L'Irlande, pays modèle, a introduit l'interdiction de fumer dans les bâtiments publics dès 1988, mesure qui a été suivie d'importantes restrictions en matière de publicité, de promotion et de parrainage dans les années qui ont suivi, jusqu'à l'emballage neutre en 2018. Elle dispose de la législation européenne la plus stricte en matière de protection contre le tabagisme passif. Avec un prix de 13,50 euros par paquet, les cigarettes y sont les plus chères d'Europe. Rien qu'entre 2015 et 2019, la proportion de fumeurs en Irlande est passée de 23 à 17 %; l'objectif à atteindre d'ici 2025 est une prévalence inférieure à 5 %.

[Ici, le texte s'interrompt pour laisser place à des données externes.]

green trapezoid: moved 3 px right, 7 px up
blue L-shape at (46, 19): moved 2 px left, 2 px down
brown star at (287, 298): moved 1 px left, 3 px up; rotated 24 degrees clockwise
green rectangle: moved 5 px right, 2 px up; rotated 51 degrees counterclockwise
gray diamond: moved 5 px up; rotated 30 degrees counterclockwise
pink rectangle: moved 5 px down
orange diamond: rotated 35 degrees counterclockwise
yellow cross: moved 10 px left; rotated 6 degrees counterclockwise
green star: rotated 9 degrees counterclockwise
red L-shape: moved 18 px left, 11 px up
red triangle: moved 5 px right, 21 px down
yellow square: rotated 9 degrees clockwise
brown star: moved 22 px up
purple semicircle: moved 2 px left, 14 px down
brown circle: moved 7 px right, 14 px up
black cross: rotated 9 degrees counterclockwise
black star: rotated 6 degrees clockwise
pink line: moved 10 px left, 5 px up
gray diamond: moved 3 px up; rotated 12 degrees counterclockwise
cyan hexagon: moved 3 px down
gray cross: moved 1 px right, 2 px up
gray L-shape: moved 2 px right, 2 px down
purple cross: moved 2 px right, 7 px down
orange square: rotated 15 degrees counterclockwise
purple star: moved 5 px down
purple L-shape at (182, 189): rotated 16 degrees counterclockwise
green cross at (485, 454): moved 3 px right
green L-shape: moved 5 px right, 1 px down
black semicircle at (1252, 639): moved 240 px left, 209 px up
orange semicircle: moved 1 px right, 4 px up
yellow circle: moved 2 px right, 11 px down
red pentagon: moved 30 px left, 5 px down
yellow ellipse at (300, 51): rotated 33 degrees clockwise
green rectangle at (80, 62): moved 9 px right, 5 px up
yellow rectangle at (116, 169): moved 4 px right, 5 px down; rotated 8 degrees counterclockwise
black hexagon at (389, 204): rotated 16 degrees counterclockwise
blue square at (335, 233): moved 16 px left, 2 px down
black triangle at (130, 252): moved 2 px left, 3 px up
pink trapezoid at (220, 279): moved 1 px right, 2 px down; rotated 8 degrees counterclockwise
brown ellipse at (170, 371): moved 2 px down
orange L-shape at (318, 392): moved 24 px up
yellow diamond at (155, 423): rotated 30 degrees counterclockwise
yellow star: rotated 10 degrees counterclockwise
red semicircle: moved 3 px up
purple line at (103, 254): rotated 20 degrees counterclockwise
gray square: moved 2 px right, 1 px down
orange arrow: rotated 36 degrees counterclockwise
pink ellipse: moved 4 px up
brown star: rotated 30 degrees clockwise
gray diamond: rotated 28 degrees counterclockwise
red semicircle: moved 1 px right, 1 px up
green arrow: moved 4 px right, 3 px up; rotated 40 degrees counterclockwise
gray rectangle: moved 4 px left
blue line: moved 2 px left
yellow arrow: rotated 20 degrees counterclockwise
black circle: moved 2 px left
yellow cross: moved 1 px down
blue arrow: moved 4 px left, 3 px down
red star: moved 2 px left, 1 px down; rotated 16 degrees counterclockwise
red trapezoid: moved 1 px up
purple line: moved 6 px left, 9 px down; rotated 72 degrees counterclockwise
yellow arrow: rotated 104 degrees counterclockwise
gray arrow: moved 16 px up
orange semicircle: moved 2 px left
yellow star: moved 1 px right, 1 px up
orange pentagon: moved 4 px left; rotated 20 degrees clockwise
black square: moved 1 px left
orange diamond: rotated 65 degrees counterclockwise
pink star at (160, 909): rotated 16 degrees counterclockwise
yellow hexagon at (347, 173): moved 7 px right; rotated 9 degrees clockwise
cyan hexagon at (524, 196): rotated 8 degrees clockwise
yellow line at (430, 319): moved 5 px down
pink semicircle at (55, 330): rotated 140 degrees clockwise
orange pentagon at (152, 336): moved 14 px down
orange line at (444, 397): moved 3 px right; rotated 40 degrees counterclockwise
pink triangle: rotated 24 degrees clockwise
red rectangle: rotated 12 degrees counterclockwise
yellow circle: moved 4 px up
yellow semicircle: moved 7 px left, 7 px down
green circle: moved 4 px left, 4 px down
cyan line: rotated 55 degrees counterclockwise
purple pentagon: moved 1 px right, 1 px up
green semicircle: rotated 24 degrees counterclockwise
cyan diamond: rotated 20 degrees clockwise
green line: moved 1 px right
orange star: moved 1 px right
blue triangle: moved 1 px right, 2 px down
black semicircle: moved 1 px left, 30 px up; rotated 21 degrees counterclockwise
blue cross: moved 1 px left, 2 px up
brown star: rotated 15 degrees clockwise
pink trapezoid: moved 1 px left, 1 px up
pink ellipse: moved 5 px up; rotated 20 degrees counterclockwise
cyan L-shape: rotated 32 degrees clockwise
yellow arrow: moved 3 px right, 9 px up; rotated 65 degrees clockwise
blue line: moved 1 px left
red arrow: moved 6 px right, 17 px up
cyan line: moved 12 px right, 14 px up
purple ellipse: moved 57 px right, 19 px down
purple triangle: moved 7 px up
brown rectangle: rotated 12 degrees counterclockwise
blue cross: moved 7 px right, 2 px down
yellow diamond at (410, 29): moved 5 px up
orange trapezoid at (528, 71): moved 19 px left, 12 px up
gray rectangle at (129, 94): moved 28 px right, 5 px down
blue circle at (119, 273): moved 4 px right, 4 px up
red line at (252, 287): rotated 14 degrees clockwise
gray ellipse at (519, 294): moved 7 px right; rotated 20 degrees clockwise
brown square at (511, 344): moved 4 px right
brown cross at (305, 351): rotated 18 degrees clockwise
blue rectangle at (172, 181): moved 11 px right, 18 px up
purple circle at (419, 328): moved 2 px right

Loi tardive et insuffisante

L’AT craint, en outre, que la loi nationale sur les produits du tabac – débattue depuis 2014 déjà – sera probablement déjà dépassée au moment de son introduction - par rapport à nos voisins européens. La Suisse restera pour une durée indéterminée à la traîne en matière de mesures visant à réduire la consommation de tabac

Par ailleurs, la loi fédérale sur la protection contre le tabagisme passif stipule que tous les espaces clos doivent être non-fumeurs s'ils sont accessibles au public ou s'ils servent de lieu de travail à plusieurs personnes. Il est permis de fumer dans des fumoirs séparés avec service et dans les établissements fumeurs jusqu'à une superficie maximale de 80 m² (la majorité des cantons ont limité ces exceptions).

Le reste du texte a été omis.